Thursday, November 30, 2017

Cartoonist & Writers Diary V


No Spring Chicken


Today I decided to go and have a wander through my woodland to see what Autumn was doing to the leaves, when all of a sudden, about 20 yards to my left, I espied a magnificent pheasant who was just standing watching me.
He stood fixedly against a backdrop of golden brown hues as a gentle breeze ruffled his feathers. He looked majestic. He looked regal. He looked at one with his world.
Slowly I took my camera out, zoomed in and reeled off a few shots. The pheasant, sensing I was no threat, started walking over to me, cawing gently: I couldn't believe my luck.
As it got closer I continued to take photo after photo after photo and still it kept on coming.
When it actually came up to about two feet from me I switched to the video, making the most of the 'Attenborough' moment; still it continued cawing and rooting around as I calmly assured it that I meant no harm.
It froze, fixed me with a gimlet eye then my whole world turned to spit and feathers.



The pheasant went ballistic; rising into the air like a seriously miffed Phoenix with open wings, and oh boy those wings were big, bigger than I thought they would be. I tried to fend him off but he was having none of it. I was on his land and he was going to evict me.
I screamed and flapped and swore, and at one point I think I even told him this was my land and I had the deeds to prove and and he didn't?
Not being able to follow my cutting legal logic my attacker carried on his relentless assault and within a short period of seconds he had gained more land than the British army did in two weeks at Passchendaele.
I realised that if I didn't do something fast I was about to crash into the road and ran the risk of getting flattened by a passing car, and it was only the thought that my death certificate would read: Death my pheasant attack that I was spurred on to greater things. So I picked up a stick and started beating him back.
After what seemed like an age and a battle that would've inspired the gods to poetry I eventually pushed him over a precipice that led to the lower quadrant of my forest. He hovered in mid air, beating those fearsome wings, cawed one more time, his eyes raging with the fury of his dinosaur ancestors then turned and flew down to the woodland below.
I rested against a tree, fighting to get my breath back while he just looked up at me with an expression that said:
"Kicked your ass didn't I?!"
As I walked away, a little shaky, I thought:
'I don't believe it, I've just been mugged by a bird'. Is this even possible?
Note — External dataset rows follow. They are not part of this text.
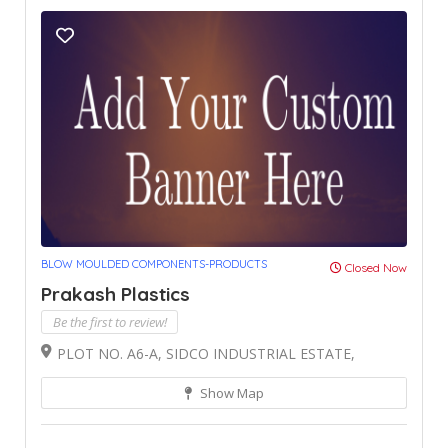
BLOW MOULDED COMPONENTS-PRODUCTS
Closed Now
Prakash Plastics
Be the first to review!
PLOT NO. A6-A, SIDCO INDUSTRIAL ESTATE,
Show Map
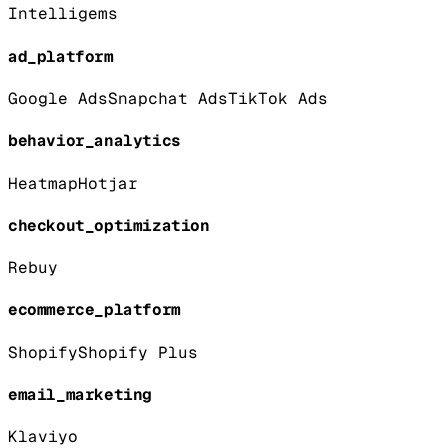
Intelligems
ad_platform
Google Ads
Snapchat Ads
TikTok Ads
behavior_analytics
Heatmap
Hotjar
checkout_optimization
Rebuy
ecommerce_platform
Shopify
Shopify Plus
email_marketing
Klaviyo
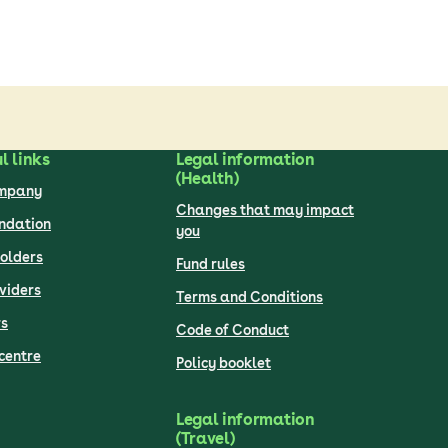
l links
Legal information
(Health)
ompany
Changes that may impact
undation
you
olders
Fund rules
viders
Terms and Conditions
s
Code of Conduct
centre
Policy booklet
Legal information
(Travel)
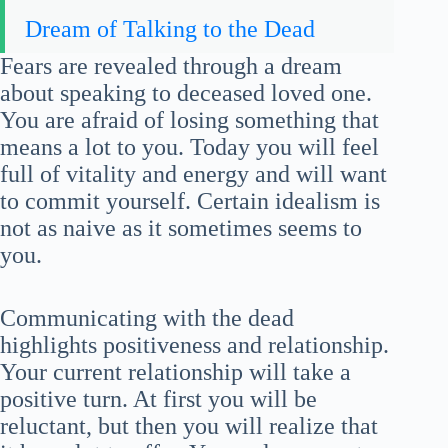
Dream of Talking to the Dead
Fears are revealed through a dream
about speaking to deceased loved one.
You are afraid of losing something that
means a lot to you. Today you will feel
full of vitality and energy and will want
to commit yourself. Certain idealism is
not as naive as it sometimes seems to
you.
Communicating with the dead
highlights positiveness and relationship.
Your current relationship will take a
positive turn. At first you will be
reluctant, but then you will realize that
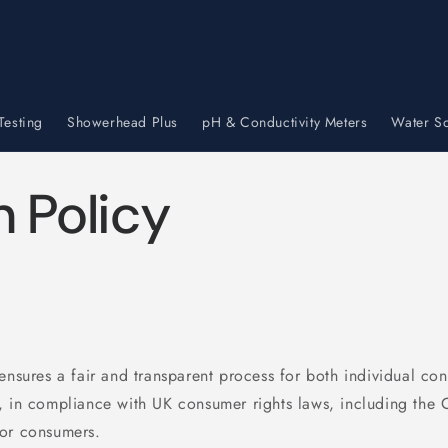
Testing
Showerhead Plus
pH & Conductivity Meters
Water So
n Policy
 ensures a fair and transparent process for both individual co
, in compliance with UK consumer rights laws, including the
for consumers.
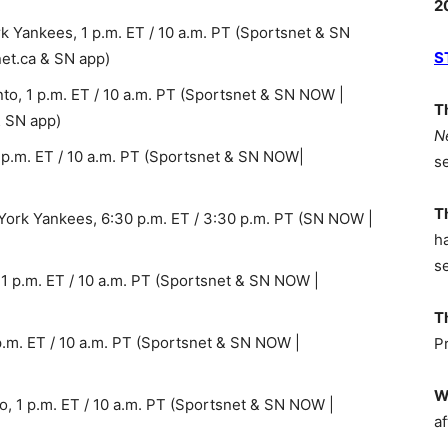
2
 Yankees, 1 p.m. ET / 10 a.m. PT (Sportsnet & SN
S
et.ca & SN app)
to, 1 p.m. ET / 10 a.m. PT (Sportsnet & SN NOW |
T
& SN app)
N
 p.m. ET / 10 a.m. PT (Sportsnet & SN NOW|
s
T
ork Yankees, 6:30 p.m. ET / 3:30 p.m. PT (SN NOW |
h
s
 1 p.m. ET / 10 a.m. PT (Sportsnet & SN NOW |
T
 p.m. ET / 10 a.m. PT (Sportsnet & SN NOW |
P
W
to, 1 p.m. ET / 10 a.m. PT (Sportsnet & SN NOW |
af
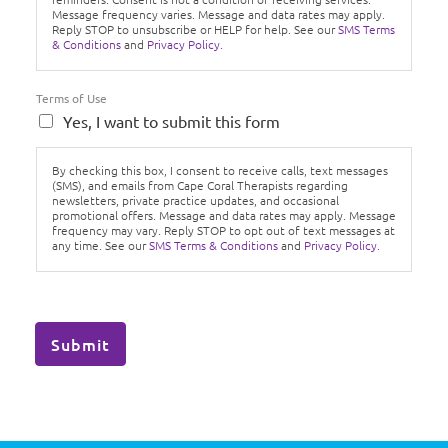
Message frequency varies. Message and data rates may apply.
Reply STOP to unsubscribe or HELP for help. See our
SMS Terms
& Conditions
and
Privacy Policy.
Terms of Use
Yes, I want to submit this form
By checking this box, I consent to receive calls, text messages
(SMS), and emails from Cape Coral Therapists regarding
newsletters, private practice updates, and occasional
promotional offers. Message and data rates may apply. Message
frequency may vary. Reply STOP to opt out of text messages at
any time. See our
SMS Terms & Conditions
and
Privacy Policy.
Submit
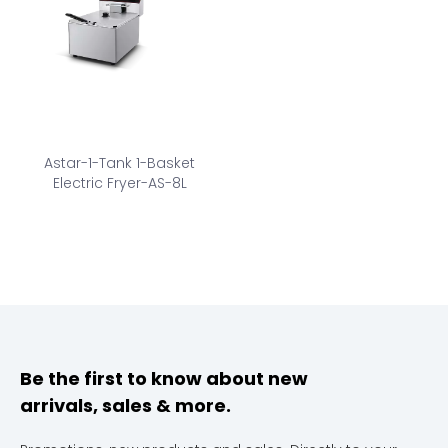
Astar-1-Tank 1-Basket
Electric Fryer-AS-8L
Be the first to know about new
arrivals, sales & more.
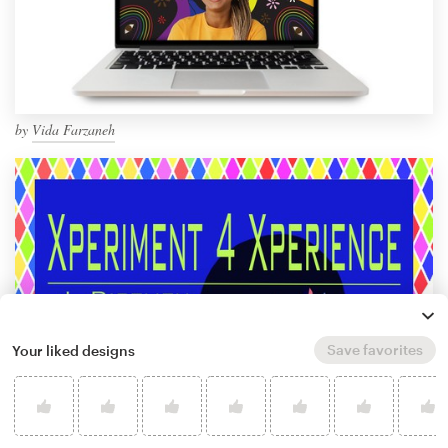
by
Vida Farzaneh
Save favorites
Your liked designs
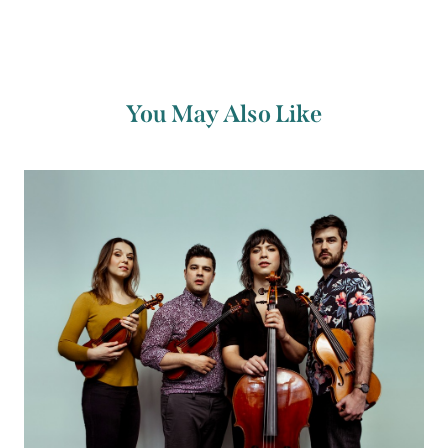
You May Also Like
Dear reader, this is a cautionary tale. Nature is red in tooth and claw out there and should be taken further than simply at face value. 

It's all well and good when you are driving aimlessly about the countryside from the security of you towns or cities, and when you come across pretty birds wandering about, you automatically 'coo' and 'ah'. But don't be fooled by these little subversives. Don't let their rustic and seemingly harmless demeanour fool you, these little thugs are the skinheads of the countryside and have the skill sets and dead eye expressions that wouldn't look amiss on a Taliban enforcer.